[<prev] [next>] [<thread-prev] [day] [month] [year] [list]
Message-ID: <givxfwonfer5kgowuxuz4bezxkhri4ottnmlmh3duhan3viznb@ic5sscp2twit>
Date: Fri, 17 Jan 2025 10:19:44 -0300
From: Wander Lairson Costa <wander@...hat.com>
To: Sebastian Andrzej Siewior <bigeasy@...utronix.de>
Cc: Tony Nguyen <anthony.l.nguyen@...el.com>,
Przemek Kitszel <przemyslaw.kitszel@...el.com>, Andrew Lunn <andrew+netdev@...n.ch>,
"David S. Miller" <davem@...emloft.net>, Eric Dumazet <edumazet@...gle.com>,
Jakub Kicinski <kuba@...nel.org>, Paolo Abeni <pabeni@...hat.com>,
Clark Williams <clrkwllms@...nel.org>, Steven Rostedt <rostedt@...dmis.org>,
Jeff Garzik <jgarzik@...hat.com>, Auke Kok <auke-jan.h.kok@...el.com>,
"moderated list:INTEL ETHERNET DRIVERS" <intel-wired-lan@...ts.osuosl.org>, "open list:NETWORKING DRIVERS" <netdev@...r.kernel.org>,
open list <linux-kernel@...r.kernel.org>,
"open list:Real-time Linux (PREEMPT_RT):Keyword:PREEMPT_RT" <linux-rt-devel@...ts.linux.dev>
Subject: Re: [PATCH iwl-net 0/4] igb: fix igb_msix_other() handling for
PREEMPT_RT
On Thu, Jan 09, 2025 at 06:45:12PM +0100, Sebastian Andrzej Siewior wrote:
> On 2025-01-09 13:46:47 [-0300], Wander Lairson Costa wrote:
> > > If the issue is indeed the use of threaded interrupts then the fix
> > > should not be limited to be PREEMPT_RT only.
> > >
> > Although I was not aware of this scenario, the patch should work for it as well,
> > as I am forcing it to run in interrupt context. I will test it to confirm.

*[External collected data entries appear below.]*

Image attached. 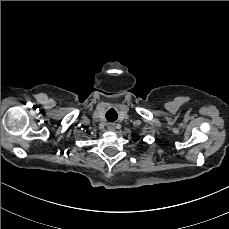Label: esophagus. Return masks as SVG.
<instances>
[{
  "label": "esophagus",
  "instance_id": "1",
  "mask_svg": "<svg viewBox=\"0 0 229 229\" xmlns=\"http://www.w3.org/2000/svg\"><path fill=\"white\" fill-rule=\"evenodd\" d=\"M107 128L110 130V131H114L115 130V124L114 123H109Z\"/></svg>",
  "mask_w": 229,
  "mask_h": 229
}]
</instances>
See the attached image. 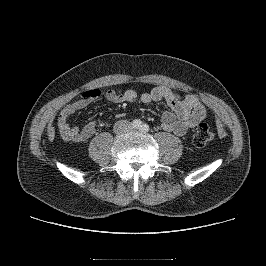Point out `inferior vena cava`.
I'll use <instances>...</instances> for the list:
<instances>
[{"instance_id": "obj_1", "label": "inferior vena cava", "mask_w": 266, "mask_h": 266, "mask_svg": "<svg viewBox=\"0 0 266 266\" xmlns=\"http://www.w3.org/2000/svg\"><path fill=\"white\" fill-rule=\"evenodd\" d=\"M116 126H117V127H119V126H126V127H128V126H129V123L126 122V121H118V122L116 123Z\"/></svg>"}]
</instances>
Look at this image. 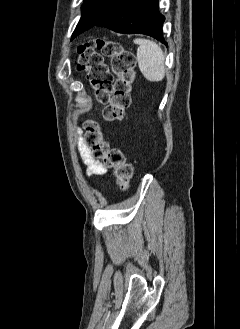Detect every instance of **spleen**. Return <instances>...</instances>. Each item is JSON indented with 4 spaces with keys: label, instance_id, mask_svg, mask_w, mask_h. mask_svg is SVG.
I'll return each instance as SVG.
<instances>
[{
    "label": "spleen",
    "instance_id": "1",
    "mask_svg": "<svg viewBox=\"0 0 240 329\" xmlns=\"http://www.w3.org/2000/svg\"><path fill=\"white\" fill-rule=\"evenodd\" d=\"M138 45L137 61L143 76L151 82L163 80L165 76V56L161 47L148 39H135Z\"/></svg>",
    "mask_w": 240,
    "mask_h": 329
}]
</instances>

I tested with the stock kernel with threadirqs and the problem does show up.
Applying the patches the issue is gone.
>
> If I remember correctly there were "ifdef preempt_rt" things in it.
That exists only to handle the case in which part in which the ISR needs to
partially run in thread context (because the piece of code calling kmalloc),
so I need an sleeping lock for that. For non-PREEMPT_RT, we don't have this
constrain.
>
> > > > > - What causes the failure? I see you reworked into two parts to behave
> > > > > similar to what happens without threaded interrupts. There is still no
> > > > > explanation for it. Is there a timing limit or was there another
> > > > > register operation which removed the mailbox message?
> > > > >
> > > >
> > > > I explained the root cause of the issue in the last commit. Maybe I should
> > > > have added the explanation to the cover letter as well. Anyway, here is a
> > > > partial verbatim copy of it:
> > > >
> > > > "During testing of SR-IOV, Red Hat QE encountered an issue where the
> > > > ip link up command intermittently fails for the igbvf interfaces when
> > > > using the PREEMPT_RT variant. Investigation revealed that
> > > > e1000_write_posted_mbx returns an error due to the lack of an ACK
> > > > from e1000_poll_for_ack.
> > >
> > > That ACK would have come if it would poll longer?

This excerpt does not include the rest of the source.